▸ Your instructions
Output all entries precisely and leave out the pictures.

▸ Records provided
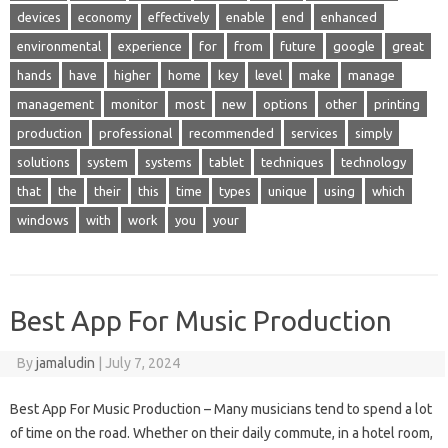
devices
economy
effectively
enable
end
enhanced
environmental
experience
for
from
future
google
great
hands
have
higher
home
key
level
make
manage
management
monitor
most
new
options
other
printing
production
professional
recommended
services
simply
solutions
system
systems
tablet
techniques
technology
that
the
their
this
time
types
unique
using
which
windows
with
work
you
your
Best App For Music Production
By
jamaludin
|
July 7, 2024
Best App For Music Production – Many musicians tend to spend a lot
of time on the road. Whether on their daily commute, in a hotel room,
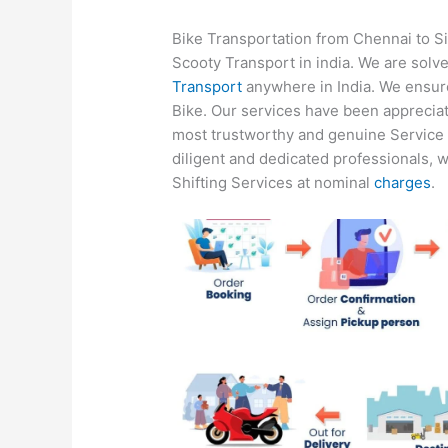
Bike Transportation from Chennai to Si
Scooty Transport in india. We are solve
Transport
anywhere in India. We ensure 
Bike. Our services have been apprecia
most trustworthy and genuine Service P
diligent and dedicated professionals, w
Shifting Services at nominal
charges
.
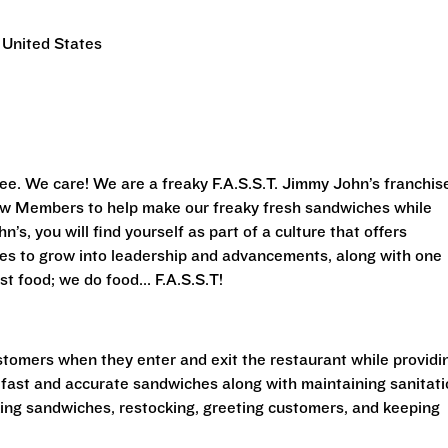
 United States
ee. We care! We are a freaky F.A.S.S.T.
Jimmy John’s franchis
Crew Members to help make our freaky fresh sandwiches while
’s, you will find yourself as part of a culture that offers
ies to grow into leadership and advancements, along with one
st food; we do food... F.A.S.S.T!
stomers when they enter and exit the restaurant while providi
 fast and accurate sandwiches along with maintaining sanitat
king sandwiches, restocking, greeting customers, and keeping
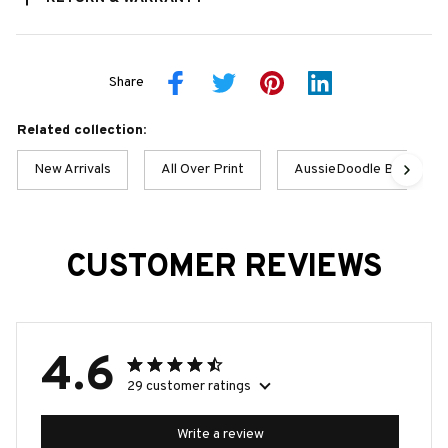
Share
Related collection:
New Arrivals
All Over Print
AussieDoodle Best Colle
CUSTOMER REVIEWS
4.6
29 customer ratings
Write a review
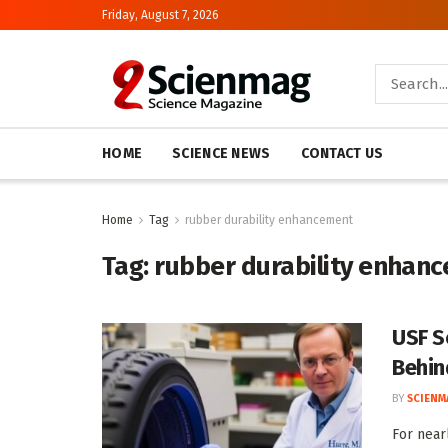
Friday, August 7, 2026
HOME
SCIENCE NEWS
CONTACT US
Home
Tag
rubber durability enhancement
Tag:
rubber durability enhan
USF S
Behin
BY
SCIENM
For near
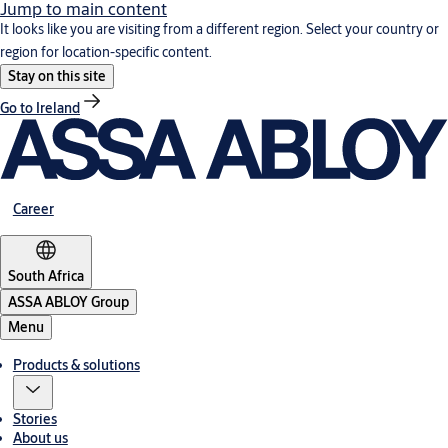
Jump to main content
It looks like you are visiting from a different region. Select your country or
region for location-specific content.
Stay on this site
Go to Ireland
Career
South Africa
ASSA ABLOY Group
Menu
Products & solutions
Stories
About us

▸ Exercise answer
devices
economy
effectively
enable
end
enhanced
environmental
experience
for
from
future
google
great
hands
have
higher
home
key
level
make
manage
management
monitor
most
new
options
other
printing
production
professional
recommended
services
simply
solutions
system
systems
tablet
techniques
technology
that
the
their
this
time
types
unique
using
which
windows
with
work
you
your
Best App For Music Production
By
jamaludin
|
July 7, 2024
Best App For Music Production – Many musicians tend to spend a lot
of time on the road. Whether on their daily commute, in a hotel room,
Bike Transportation from Chennai to Si
Scooty Transport in india. We are solve
Transport
anywhere in India. We ensure 
Bike. Our services have been apprecia
most trustworthy and genuine Service P
diligent and dedicated professionals, w
Shifting Services at nominal
charges
.
 United States
ee. We care! We are a freaky F.A.S.S.T.
Jimmy John’s franchis
Crew Members to help make our freaky fresh sandwiches while
’s, you will find yourself as part of a culture that offers
ies to grow into leadership and advancements, along with one
st food; we do food... F.A.S.S.T!
stomers when they enter and exit the restaurant while providi
 fast and accurate sandwiches along with maintaining sanitat
king sandwiches, restocking, greeting customers, and keeping
Share
Related collection:
New Arrivals
All Over Print
AussieDoodle Best Colle
CUSTOMER REVIEWS
4.6
29 customer ratings
Write a review
Friday, August 7, 2026
HOME
SCIENCE NEWS
CONTACT US
Home
Tag
rubber durability enhancement
Tag:
rubber durability enhan
USF S
Behin
BY
SCIENM
For near
Jump to main content
It looks like you are visiting from a different region. Select your country or
region for location-specific content.
Stay on this site
Go to Ireland
Career
South Africa
ASSA ABLOY Group
Menu
Products & solutions
Stories
About us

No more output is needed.